◆ ACTION ITEM ◆
From the records below, please return each line that holds the word "Number".

◆ RECORDS FOR THE EXERCISE ◆
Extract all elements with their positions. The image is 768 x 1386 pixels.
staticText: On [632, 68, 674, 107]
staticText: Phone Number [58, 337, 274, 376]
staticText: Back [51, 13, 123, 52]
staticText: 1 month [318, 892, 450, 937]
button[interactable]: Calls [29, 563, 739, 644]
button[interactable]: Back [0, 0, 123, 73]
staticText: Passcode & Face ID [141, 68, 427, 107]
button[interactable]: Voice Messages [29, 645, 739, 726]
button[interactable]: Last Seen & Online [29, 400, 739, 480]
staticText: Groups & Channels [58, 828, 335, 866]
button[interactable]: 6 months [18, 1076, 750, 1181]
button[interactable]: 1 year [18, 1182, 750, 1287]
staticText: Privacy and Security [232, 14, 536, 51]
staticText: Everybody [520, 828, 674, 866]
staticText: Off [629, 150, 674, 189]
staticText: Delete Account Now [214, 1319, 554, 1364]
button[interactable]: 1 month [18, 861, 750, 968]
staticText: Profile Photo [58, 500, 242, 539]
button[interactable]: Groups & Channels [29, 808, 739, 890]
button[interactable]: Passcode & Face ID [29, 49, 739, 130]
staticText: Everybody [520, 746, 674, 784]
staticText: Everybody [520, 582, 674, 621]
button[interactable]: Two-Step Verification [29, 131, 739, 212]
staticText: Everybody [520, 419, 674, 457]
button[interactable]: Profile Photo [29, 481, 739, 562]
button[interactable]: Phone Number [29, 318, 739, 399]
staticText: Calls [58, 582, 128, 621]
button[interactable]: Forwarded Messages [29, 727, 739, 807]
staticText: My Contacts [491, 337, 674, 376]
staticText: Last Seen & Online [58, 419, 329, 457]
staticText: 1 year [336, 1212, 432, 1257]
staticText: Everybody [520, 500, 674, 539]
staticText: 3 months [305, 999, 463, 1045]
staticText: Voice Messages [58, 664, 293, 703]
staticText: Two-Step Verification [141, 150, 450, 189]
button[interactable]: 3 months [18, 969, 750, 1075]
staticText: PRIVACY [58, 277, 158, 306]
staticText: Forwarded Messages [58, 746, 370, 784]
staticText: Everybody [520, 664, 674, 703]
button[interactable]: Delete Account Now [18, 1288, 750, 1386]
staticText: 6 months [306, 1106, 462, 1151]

◆ EXERCISE ANSWER ◆
staticText: Phone Number [58, 337, 274, 376]
button[interactable]: Phone Number [29, 318, 739, 399]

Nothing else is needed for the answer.